The next day Alex had been flown to a treatment center in Anchorage for two weeks, where she took classes to help her cope. She’d learned a few tricks, too, like how instead of cutting herself to release pent-up emotion, she could clench a cube of ice. It actually worked.

Alex was expecting a cheerful welcome at the center. But the smile on Anne’s face was strained.

“What’s going on?” Alex demanded.

“There’s been some news just this afternoon,” Anne said gently. “About Brandon.”

Brandon was a guy Alex knew from the center. Friendly, tall, and older than most of the other kids, he seemed like an older brother to many of them. He and Alex had spent some time hanging out, talking, and playing video games.

“What happened?” Alex asked.

At Anne’s reply, Alex began to sob. For reasons they would never fully know, Brandon had slipped away from a gathering of friends and committed suicide the night before. His friends had found him the next day. Right now, Anne said, people were gathering in a nearby park to grieve and comfort each other. Counselors would be available. Alex wanted to go.

When Alex arrived at the park, she was shaken by what she saw. Her friends were in anguish. Some were sobbing. Some were yelling in anger. Some were trying to comfort each other.

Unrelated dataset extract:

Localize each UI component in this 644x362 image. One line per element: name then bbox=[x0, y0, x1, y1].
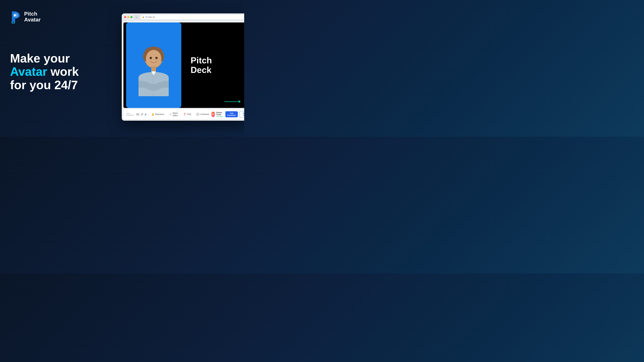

The awful finality of death crept in. She and Brandon would never have another talk, never play another video game. No matter what happened after this, good or bad, Brandon wouldn’t be here to experience it. He was gone.

I can’t believe I almost did this, Alex thought. If she had, these people would be crying for her, hurting because of her. I thought everyone would be better off without me, she thought. Maybe I was wrong.




About a year later, Alex walked into Raz’s office and prepared to let loose some of her awesome ideas. Raz had said she wanted to pass something by her, and that usually meant some brainstorming was involved. Alex sat in a chair and made herself comfortable.

She’d visited the center on and off since Brandon’s death. It hadn’t been an entirely smooth ride; life wasn’t like that. There were always bumps in the road. But Alex was feeling pretty good about things. She had plans: Move closer to the city. Finish school. Get a job. Go to college. She also wanted to help the center somehow. “How” was the key question, though.

“So we’re applying for this award,” Raz was saying. “If we win, we get funding to organize a youth-led summer service project. I was thinking of a simple fundraiser,” she continued. “We could bake pies and sell them to raise money for the center. We can use every penny.”

Alex nodded. She knew Raz could only work part time at the center because of a lack of funding. More money would do a lot for the center. They’d be able to develop more programs to help people who needed it. People like her. People like Brandon.

“So that’s the service project end,” Raz said. “Now we need to fill in the youth part.” She smiled at Alex. “Interested?”

“Are you kidding?” Alex sat up in her seat. “I’m totally interested! That would be awesome.”

“I’ll need your help writing the proposal, then, and you’ll need to recruit another young person to help with the organizing.”

“I’m on it.” Alex’s mind was already whirling with ideas — what kind of pies they would bake, who she would ask to get involved, how they would publicize. Eager to begin, she pulled her chair closer to Raz’s. “Let’s get this started.”  CD

Since the writing of this story, Fairbanks Counseling and Adoption was granted the Youth-Led Summer Service Project Award.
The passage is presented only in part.